Oh how I wish this were true!
I argue this with ignorant people on a regular basis. I can even hear the difference between 0.5 an 1.0 XLRs of the same mfg
I've made this point before on other threads but it bears repeating here: If the equipment used with the cables supports the balanced line standard (AES48), then the interconnect cables will not impose any important sonic artifact.
The proof of this is simple: if you've ever heard an RCA or Mercury recording from the late 1950s, the microphone signals of those recordings were passed through some very long (+100 feet) balanced line cables. This was before any exotic interconnect cable industry existed; quite literally the balanced line standard in use at the time **was** the exotic cable technology!
For some reason, the balanced standard is mostly ignored in high end audio. We made the world's first balanced line preamps for home audio and at the time (1989) it didn't occur to us to not support the standard. After all, if a method of making interconnect cables be absolutely sonically neutral and inexpensive, you'd think audiophiles would be all over that.
But almost right away, other manufacturers began making balanced line products also, and we saw that the standard wasn't being supported.

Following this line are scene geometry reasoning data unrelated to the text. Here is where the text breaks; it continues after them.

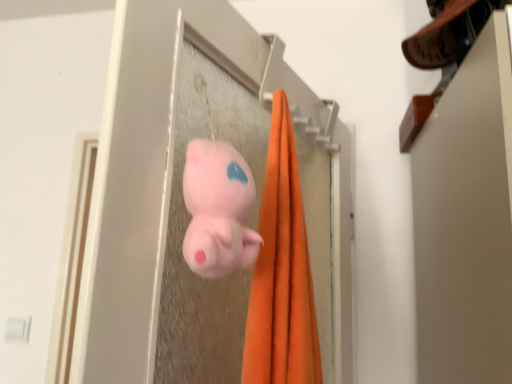 Question: From the image's perspective, is fluffy pink plush at center located above pink plush toy at center?

Choices:
 (A) yes
 (B) no

Answer: (B)

Question: Is fluffy pink plush at center behind pink plush toy at center?

Choices:
 (A) no
 (B) yes

Answer: (A)

Question: From a real-world perspective, is fluffy pink plush at center located higher than pink plush toy at center?

Choices:
 (A) yes
 (B) no

Answer: (B)

Question: Does fluffy pink plush at center have a larger size compared to pink plush toy at center?

Choices:
 (A) yes
 (B) no

Answer: (B)

Question: Is fluffy pink plush at center surrounding pink plush toy at center?

Choices:
 (A) no
 (B) yes

Answer: (A)

Question: Does fluffy pink plush at center have a greater width compared to pink plush toy at center?

Choices:
 (A) no
 (B) yes

Answer: (A)

Question: Is pink plush toy at center not inside fluffy pink plush at center?

Choices:
 (A) yes
 (B) no

Answer: (A)

Question: Considering the relative sizes of pink plush toy at center and fluffy pink plush at center in the image provided, is pink plush toy at center smaller than fluffy pink plush at center?

Choices:
 (A) no
 (B) yes

Answer: (A)

Question: Is fluffy pink plush at center inside pink plush toy at center?

Choices:
 (A) no
 (B) yes

Answer: (A)

Question: Does pink plush toy at center appear on the left side of fluffy pink plush at center?

Choices:
 (A) yes
 (B) no

Answer: (B)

Part of this was probably because to do it right you need an output transformer (or you do it the way we did it, but we have two patents on our technique, which is direct-coupled). I suspect that the marketing department thought that would be a hard sell or they didn't want the cost in the product. I don't know; I've never asked. But it appears that some manufacturers don't even know that there is a standard.
At any rate, if you don't support the standard, differences in cables will be audible, which isn't how its supposed to work.